§ **Exercise objective**: In the records below, find the line that contains "Salesforce - Microsoft Dynamics 365 Integration" and the line that contains "HubSpot - Microsoft Dynamics 365 Integration". Set down exactly those lines and every line between them, and nothing more.

§ **Extracted data**:

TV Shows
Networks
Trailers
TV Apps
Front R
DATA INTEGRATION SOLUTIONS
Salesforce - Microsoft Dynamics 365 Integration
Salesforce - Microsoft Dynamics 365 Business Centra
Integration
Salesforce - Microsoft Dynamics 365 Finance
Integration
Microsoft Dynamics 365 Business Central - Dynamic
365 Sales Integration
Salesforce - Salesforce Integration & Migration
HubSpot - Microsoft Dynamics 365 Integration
---
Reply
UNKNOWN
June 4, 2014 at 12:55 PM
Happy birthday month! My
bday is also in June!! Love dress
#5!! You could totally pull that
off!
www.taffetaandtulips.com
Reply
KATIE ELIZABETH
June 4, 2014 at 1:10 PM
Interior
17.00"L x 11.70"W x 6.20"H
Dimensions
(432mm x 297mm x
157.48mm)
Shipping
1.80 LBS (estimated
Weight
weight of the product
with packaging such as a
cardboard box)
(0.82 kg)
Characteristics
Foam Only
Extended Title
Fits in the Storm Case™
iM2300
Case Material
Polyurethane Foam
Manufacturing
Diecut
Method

§ **Written answer**:
Salesforce - Microsoft Dynamics 365 Integration
Salesforce - Microsoft Dynamics 365 Business Centra
Integration
Salesforce - Microsoft Dynamics 365 Finance
Integration
Microsoft Dynamics 365 Business Central - Dynamic
365 Sales Integration
Salesforce - Salesforce Integration & Migration
HubSpot - Microsoft Dynamics 365 Integration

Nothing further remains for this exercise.